_THE PROBLEM_
Below this line are records; transcribe exactly the lines between the one holding "НЕ ПРОПУСТИТЕ" and the one holding "والسياسات. ويقع مقر", inclusive, and omit the pictures.

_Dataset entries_
^^^^^^^^

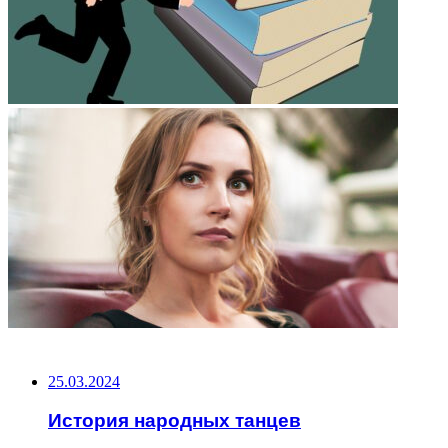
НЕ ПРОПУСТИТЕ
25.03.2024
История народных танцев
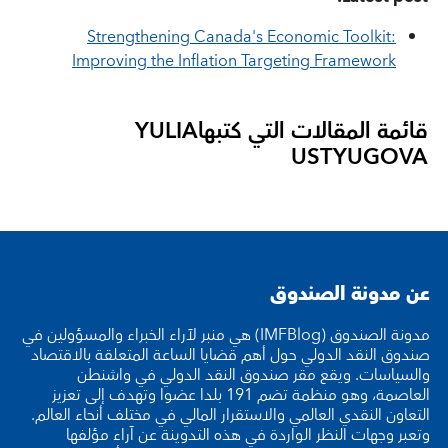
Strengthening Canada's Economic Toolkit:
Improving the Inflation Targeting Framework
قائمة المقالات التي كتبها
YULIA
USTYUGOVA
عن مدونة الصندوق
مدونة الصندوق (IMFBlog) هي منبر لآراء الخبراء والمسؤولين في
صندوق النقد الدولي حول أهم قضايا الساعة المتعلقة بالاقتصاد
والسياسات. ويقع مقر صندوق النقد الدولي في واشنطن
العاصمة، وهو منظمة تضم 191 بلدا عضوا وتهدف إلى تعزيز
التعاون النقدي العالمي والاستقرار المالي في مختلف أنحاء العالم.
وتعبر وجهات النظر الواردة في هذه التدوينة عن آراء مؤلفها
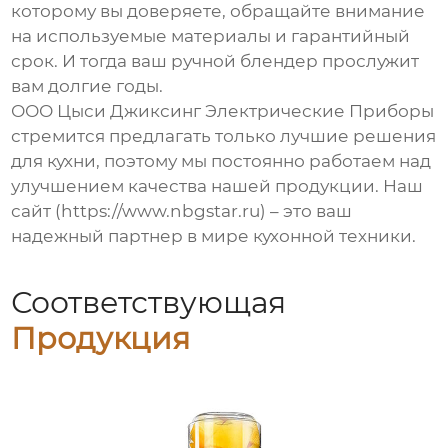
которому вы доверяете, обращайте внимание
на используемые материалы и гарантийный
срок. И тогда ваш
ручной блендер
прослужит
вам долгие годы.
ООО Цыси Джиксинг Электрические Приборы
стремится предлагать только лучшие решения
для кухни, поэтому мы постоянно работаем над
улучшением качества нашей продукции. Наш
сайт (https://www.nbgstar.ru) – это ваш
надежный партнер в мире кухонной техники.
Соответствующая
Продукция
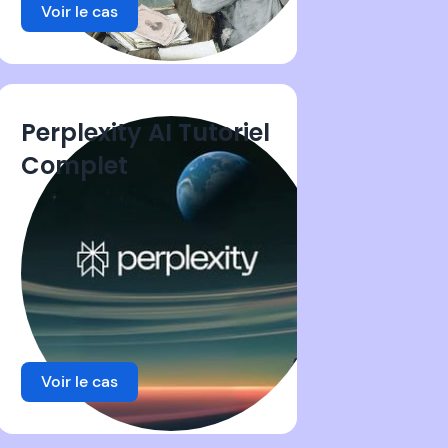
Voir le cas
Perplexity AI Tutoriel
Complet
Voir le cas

^^^^^^^^

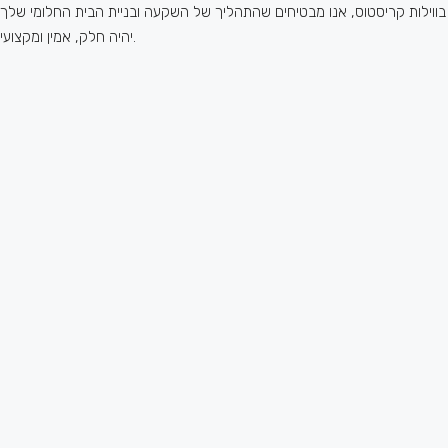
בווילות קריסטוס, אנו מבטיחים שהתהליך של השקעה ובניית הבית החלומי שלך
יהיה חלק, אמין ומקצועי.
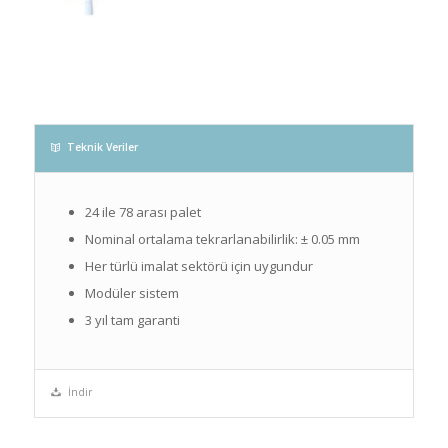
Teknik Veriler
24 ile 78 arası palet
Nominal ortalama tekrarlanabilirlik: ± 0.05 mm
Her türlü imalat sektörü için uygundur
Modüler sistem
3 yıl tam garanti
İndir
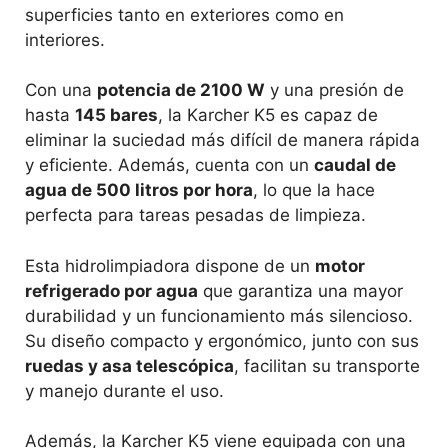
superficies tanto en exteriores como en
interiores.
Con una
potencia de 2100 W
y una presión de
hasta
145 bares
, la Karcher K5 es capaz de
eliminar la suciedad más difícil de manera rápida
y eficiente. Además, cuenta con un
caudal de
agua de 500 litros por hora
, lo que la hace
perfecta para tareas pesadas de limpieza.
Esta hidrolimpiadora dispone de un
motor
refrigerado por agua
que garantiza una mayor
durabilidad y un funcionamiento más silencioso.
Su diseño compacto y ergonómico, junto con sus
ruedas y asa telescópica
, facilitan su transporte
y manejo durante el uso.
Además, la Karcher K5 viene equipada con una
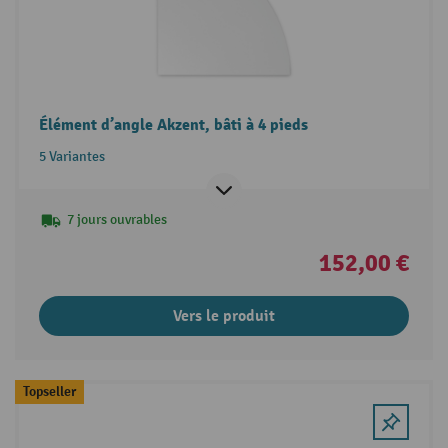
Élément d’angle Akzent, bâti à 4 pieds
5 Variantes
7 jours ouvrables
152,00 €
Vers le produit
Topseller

^^^^^^^^

_TASK RESULT_
НЕ ПРОПУСТИТЕ
25.03.2024
История народных танцев
Strengthening Canada's Economic Toolkit:
Improving the Inflation Targeting Framework
قائمة المقالات التي كتبها
YULIA
USTYUGOVA
عن مدونة الصندوق
مدونة الصندوق (IMFBlog) هي منبر لآراء الخبراء والمسؤولين في
صندوق النقد الدولي حول أهم قضايا الساعة المتعلقة بالاقتصاد
والسياسات. ويقع مقر صندوق النقد الدولي في واشنطن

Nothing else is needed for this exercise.